Those of us who closely follow the evolution of crimmigration law and the policy debates about so-called “criminal aliens” know that much of what is said is flat out wrong or gross exaggeration. Over the weekend I had the opportunity to listen to an ICE representative pass on some common myths about crime-based grounds of removability and reveal the misinformation inherent in his statements.
On Saturday I participated in “The Changing Face of America: Immigration and Social Policy,” a conference at San José State University. My panel included Michele Waslin of the American Immigration Council’s Immigration Policy Center, Angela García of the University of California-San Diego, and Alex Mack from the ICE office in San José.
Though evidently well meaning, Mr. Mack’s presentation repeated several misunderstandings of removal proceedings with regard to individuals convicted of crimes. For one, he explained that there is no benefit to having a person tagged as an “aggravated felon” appear before an Immigration Judge because the person must be removed. As I pointed out in response, this is not true for at least two reasons.
First, trying to determine whether a particular crime constitutes an aggravated felony is no easy task. Reams upon reams of paper have been devoted to trying to do this. Immigration attorneys constantly disagree with one another (even attorneys who work on the same “side”), Immigration Judges disagree, the BIA at times overturns itself, and federal courts constantly disagree with the BIA and each other. Just last spring the Supreme Court’s decision in Carachuri-Rosendo v. Holder, 130 S. Ct. 2577 (2010), overturned longstanding precedent in several circuits. To think that a DHS officer can somehow figure out what so many others can’t is ludicrous.
Second, even after someone is determined to have committed an aggravated felony, avenues for relief still exist. Although an aggravated felon is not eligible for Cancellation of Removal he remains eligible for Withholding of Removal, protection under the Convention Against Torture, and Readjustment of Status, among other options.
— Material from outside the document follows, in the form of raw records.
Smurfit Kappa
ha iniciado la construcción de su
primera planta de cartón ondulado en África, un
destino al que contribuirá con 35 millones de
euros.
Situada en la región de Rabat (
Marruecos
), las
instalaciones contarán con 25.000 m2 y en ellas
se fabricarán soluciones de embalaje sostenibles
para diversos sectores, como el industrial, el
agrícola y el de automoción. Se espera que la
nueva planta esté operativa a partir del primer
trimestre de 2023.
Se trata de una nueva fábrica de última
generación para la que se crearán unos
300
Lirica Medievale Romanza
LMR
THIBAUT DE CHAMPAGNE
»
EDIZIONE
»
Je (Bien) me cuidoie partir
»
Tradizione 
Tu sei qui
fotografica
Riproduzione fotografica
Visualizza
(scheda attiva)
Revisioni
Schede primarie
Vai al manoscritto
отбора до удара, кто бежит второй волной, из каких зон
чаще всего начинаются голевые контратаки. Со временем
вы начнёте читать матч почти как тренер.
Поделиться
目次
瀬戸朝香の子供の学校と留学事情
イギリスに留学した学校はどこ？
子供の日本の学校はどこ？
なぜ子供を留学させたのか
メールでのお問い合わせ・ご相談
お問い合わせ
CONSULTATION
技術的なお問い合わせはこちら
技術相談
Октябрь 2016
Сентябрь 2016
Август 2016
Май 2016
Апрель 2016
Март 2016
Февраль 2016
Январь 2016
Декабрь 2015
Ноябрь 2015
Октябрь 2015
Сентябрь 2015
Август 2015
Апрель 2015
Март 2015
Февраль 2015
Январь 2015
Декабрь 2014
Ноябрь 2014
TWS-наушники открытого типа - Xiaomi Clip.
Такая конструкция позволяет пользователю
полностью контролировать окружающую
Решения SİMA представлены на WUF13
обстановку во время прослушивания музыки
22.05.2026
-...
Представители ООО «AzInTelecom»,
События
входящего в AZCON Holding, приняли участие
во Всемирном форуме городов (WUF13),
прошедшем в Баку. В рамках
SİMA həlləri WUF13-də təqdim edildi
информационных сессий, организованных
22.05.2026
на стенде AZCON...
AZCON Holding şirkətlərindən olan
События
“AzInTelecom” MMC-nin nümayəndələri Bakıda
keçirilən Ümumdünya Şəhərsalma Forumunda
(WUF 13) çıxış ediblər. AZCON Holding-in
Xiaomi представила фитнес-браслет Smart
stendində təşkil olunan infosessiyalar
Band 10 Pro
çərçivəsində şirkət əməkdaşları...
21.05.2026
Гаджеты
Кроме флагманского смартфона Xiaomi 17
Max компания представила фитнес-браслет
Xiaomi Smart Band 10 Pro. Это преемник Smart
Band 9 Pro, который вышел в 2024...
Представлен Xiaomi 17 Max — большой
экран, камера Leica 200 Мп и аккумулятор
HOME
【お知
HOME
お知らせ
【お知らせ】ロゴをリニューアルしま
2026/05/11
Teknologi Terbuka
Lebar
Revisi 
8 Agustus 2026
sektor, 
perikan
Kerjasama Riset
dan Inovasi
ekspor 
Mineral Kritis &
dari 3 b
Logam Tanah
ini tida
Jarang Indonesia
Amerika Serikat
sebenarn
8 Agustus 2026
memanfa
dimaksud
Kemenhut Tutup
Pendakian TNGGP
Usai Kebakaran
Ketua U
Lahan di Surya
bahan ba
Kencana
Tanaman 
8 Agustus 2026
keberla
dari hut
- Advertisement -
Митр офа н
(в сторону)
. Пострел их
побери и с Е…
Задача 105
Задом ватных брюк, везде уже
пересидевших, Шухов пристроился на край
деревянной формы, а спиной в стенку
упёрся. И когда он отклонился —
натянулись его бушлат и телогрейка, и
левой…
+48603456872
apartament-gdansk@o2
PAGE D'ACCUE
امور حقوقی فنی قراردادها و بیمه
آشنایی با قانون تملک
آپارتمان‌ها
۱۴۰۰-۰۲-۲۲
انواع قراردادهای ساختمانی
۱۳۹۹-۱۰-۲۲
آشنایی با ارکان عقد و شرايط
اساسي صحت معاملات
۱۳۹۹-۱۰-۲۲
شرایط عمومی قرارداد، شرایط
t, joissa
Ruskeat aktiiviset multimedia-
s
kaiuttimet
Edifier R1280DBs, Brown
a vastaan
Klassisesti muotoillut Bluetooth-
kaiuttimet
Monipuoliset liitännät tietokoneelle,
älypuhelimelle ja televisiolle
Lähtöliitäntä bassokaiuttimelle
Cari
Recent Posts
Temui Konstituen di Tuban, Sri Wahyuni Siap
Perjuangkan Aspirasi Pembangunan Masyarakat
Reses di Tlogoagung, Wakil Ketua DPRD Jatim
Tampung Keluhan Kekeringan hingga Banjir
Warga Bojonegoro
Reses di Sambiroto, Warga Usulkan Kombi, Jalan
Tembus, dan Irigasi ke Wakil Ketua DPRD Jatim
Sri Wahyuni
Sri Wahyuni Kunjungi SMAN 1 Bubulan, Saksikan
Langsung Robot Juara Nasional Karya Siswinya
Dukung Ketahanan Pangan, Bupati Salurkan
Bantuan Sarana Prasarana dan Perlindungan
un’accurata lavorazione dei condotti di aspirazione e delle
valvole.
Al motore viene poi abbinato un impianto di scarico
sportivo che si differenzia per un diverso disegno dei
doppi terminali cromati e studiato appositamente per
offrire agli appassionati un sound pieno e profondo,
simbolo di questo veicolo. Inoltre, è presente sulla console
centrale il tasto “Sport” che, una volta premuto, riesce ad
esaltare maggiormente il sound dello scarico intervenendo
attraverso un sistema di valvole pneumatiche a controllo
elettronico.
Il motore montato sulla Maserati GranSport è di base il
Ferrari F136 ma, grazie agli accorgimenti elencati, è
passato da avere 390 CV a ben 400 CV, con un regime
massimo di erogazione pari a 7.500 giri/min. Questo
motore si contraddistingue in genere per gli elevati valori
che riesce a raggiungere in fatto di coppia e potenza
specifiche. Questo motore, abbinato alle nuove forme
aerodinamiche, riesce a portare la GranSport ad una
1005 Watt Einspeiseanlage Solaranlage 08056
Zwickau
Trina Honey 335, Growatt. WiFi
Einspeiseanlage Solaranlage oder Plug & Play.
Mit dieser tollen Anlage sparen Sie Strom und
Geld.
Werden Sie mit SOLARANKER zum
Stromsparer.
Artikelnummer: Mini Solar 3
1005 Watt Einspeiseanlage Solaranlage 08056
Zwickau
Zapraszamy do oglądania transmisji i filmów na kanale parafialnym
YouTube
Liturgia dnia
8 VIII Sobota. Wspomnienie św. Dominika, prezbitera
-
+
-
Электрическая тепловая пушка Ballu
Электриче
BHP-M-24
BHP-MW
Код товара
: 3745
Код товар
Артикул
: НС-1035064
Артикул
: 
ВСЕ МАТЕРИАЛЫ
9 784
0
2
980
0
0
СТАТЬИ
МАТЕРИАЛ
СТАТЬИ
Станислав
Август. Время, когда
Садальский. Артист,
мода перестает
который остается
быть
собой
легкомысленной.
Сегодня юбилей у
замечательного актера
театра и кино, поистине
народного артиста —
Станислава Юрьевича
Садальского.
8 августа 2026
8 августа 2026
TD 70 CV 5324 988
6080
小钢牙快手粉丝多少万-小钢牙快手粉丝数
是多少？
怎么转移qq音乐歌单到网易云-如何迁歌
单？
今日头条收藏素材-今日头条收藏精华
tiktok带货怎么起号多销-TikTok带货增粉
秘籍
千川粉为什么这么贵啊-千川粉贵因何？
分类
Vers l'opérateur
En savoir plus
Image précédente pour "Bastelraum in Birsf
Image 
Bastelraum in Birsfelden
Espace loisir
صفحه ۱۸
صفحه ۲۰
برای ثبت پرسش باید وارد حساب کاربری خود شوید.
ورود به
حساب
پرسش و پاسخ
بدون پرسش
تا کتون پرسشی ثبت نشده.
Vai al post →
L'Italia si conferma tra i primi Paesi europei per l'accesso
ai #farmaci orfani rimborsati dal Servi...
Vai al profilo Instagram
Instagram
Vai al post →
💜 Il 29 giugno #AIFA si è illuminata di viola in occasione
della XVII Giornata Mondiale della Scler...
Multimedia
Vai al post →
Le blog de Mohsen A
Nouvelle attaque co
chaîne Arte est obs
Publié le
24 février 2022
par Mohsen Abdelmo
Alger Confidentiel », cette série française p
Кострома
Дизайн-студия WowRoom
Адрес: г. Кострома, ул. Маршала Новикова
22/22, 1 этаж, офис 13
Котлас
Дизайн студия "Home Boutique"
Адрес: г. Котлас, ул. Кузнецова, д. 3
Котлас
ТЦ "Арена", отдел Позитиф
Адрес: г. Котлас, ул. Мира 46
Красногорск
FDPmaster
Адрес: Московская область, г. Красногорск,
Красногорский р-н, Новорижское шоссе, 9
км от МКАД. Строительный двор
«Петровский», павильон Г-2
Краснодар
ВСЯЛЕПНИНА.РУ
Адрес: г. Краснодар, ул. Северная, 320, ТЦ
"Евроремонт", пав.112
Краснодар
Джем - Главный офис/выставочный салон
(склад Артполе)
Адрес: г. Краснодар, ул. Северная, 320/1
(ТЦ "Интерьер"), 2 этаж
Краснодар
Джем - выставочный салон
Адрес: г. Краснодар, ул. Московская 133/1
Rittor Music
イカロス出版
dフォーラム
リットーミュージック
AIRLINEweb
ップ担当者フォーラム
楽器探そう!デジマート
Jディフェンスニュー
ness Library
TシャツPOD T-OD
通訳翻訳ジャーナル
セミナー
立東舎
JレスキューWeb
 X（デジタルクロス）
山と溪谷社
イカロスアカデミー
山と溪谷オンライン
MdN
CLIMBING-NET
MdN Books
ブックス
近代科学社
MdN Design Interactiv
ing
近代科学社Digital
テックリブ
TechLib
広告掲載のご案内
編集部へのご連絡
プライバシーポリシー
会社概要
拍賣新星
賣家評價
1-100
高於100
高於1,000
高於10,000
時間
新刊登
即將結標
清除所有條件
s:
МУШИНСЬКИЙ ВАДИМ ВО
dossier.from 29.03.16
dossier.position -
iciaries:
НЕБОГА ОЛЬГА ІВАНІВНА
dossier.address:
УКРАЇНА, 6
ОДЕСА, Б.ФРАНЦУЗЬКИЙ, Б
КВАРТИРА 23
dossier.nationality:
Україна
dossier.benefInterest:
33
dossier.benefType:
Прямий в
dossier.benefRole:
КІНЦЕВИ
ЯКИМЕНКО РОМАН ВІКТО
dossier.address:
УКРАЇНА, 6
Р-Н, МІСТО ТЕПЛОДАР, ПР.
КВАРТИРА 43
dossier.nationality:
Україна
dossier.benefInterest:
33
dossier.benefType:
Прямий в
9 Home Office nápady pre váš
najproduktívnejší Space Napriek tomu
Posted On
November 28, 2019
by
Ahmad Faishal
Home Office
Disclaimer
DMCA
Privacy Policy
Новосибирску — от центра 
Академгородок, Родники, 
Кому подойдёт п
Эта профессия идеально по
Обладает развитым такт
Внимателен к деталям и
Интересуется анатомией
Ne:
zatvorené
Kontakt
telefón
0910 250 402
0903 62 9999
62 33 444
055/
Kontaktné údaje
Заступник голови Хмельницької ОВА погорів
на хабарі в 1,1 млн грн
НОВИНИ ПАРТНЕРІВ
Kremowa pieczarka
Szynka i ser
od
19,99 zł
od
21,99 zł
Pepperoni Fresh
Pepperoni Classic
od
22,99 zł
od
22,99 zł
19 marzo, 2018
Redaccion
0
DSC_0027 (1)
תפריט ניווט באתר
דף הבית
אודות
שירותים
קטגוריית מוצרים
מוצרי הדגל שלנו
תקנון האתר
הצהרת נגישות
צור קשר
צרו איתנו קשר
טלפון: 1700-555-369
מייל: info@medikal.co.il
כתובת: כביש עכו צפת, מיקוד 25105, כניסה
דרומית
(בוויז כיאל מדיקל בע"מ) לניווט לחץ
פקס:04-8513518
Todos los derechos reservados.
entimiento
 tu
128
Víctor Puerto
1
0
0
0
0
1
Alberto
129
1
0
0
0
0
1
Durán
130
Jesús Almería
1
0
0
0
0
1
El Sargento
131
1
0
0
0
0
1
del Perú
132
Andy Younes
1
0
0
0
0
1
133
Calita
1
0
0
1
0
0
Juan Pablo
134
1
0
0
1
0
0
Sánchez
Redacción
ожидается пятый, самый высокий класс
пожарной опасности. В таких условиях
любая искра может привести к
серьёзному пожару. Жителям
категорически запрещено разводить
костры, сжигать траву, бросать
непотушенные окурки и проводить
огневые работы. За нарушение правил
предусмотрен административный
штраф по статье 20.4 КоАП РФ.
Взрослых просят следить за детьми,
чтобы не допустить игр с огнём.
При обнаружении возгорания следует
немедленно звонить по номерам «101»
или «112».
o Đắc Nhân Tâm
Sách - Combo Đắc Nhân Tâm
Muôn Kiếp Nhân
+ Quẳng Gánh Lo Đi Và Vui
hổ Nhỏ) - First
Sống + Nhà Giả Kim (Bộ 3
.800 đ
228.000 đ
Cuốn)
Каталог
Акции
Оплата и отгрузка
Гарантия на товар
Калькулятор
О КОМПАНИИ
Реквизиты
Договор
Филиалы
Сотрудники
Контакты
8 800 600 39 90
Discounting these avenues of relief evidences either a disregard for the multitude of congressionally recognized options for staying in the country or a glaring lack of knowledge about immigration law. Either way, forgetting that these possibilities exist is plain wrong.
Mr. Mack also explained that ICE is not interested in removing longtime LPRs. If that’s true under Mr. Mack’s watch in San José—and for now I’m willing to take him at his word that it is—it is certainly not true nationwide. Longtime LPRs are put into removal proceedings every day. In fact, had Mr. Mack listened to the presentation I had given just before him, he might have heard me rattle off the average length of time that LPRs have been here prior to being put into removal proceedings.
According to the Transactional Records Access Clearinghouse at Syracuse University (the best source of immigration statistics), on average, permanent residents charged with having committed an aggravated felony as a ground of deportation have been in the United States 15 years prior to being charged. For 25%, deportation proceedings are initiated after being here for more than 20 years and for 10% it is more than 27 years.
I don’t want to accuse Mr. Mack of not paying attention to my presentation. He looked very attentive while I spoke. Perhaps these numbers just didn’t sink in.